§ Data to use:
|---|

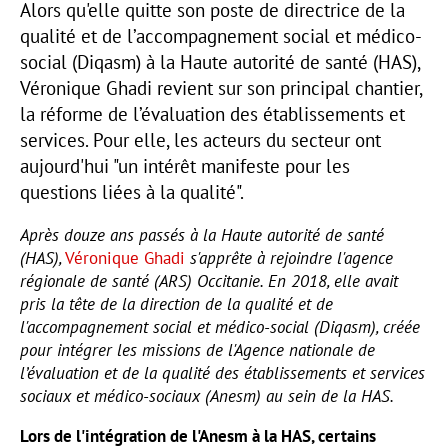
Alors qu'elle quitte son poste de directrice de la
qualité et de l’accompagnement social et médico-
social (Diqasm) à la Haute autorité de santé (HAS),
Véronique Ghadi revient sur son principal chantier,
la réforme de l’évaluation des établissements et
services. Pour elle, les acteurs du secteur ont
aujourd'hui "un intérêt manifeste pour les
questions liées à la qualité".
Après douze ans passés à la Haute autorité de santé
(HAS),
Véronique Ghadi
s'apprête à rejoindre l'agence
régionale de santé (ARS) Occitanie. En 2018, elle avait
pris la tête de la direction de la qualité et de
l'accompagnement social et médico-social (Diqasm), créée
pour intégrer les missions de l'Agence nationale de
l’évaluation et de la qualité des établissements et services
sociaux et médico-sociaux (Anesm) au sein de la HAS.
Lors de l'intégration de l'Anesm à la HAS, certains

|---|

Restate the entries above word for word, minus the pictures.

Alors qu'elle quitte son poste de directrice de la
qualité et de l’accompagnement social et médico-
social (Diqasm) à la Haute autorité de santé (HAS),
Véronique Ghadi revient sur son principal chantier,
la réforme de l’évaluation des établissements et
services. Pour elle, les acteurs du secteur ont
aujourd'hui "un intérêt manifeste pour les
questions liées à la qualité".
Après douze ans passés à la Haute autorité de santé
(HAS),
Véronique Ghadi
s'apprête à rejoindre l'agence
régionale de santé (ARS) Occitanie. En 2018, elle avait
pris la tête de la direction de la qualité et de
l'accompagnement social et médico-social (Diqasm), créée
pour intégrer les missions de l'Agence nationale de
l’évaluation et de la qualité des établissements et services
sociaux et médico-sociaux (Anesm) au sein de la HAS.
Lors de l'intégration de l'Anesm à la HAS, certains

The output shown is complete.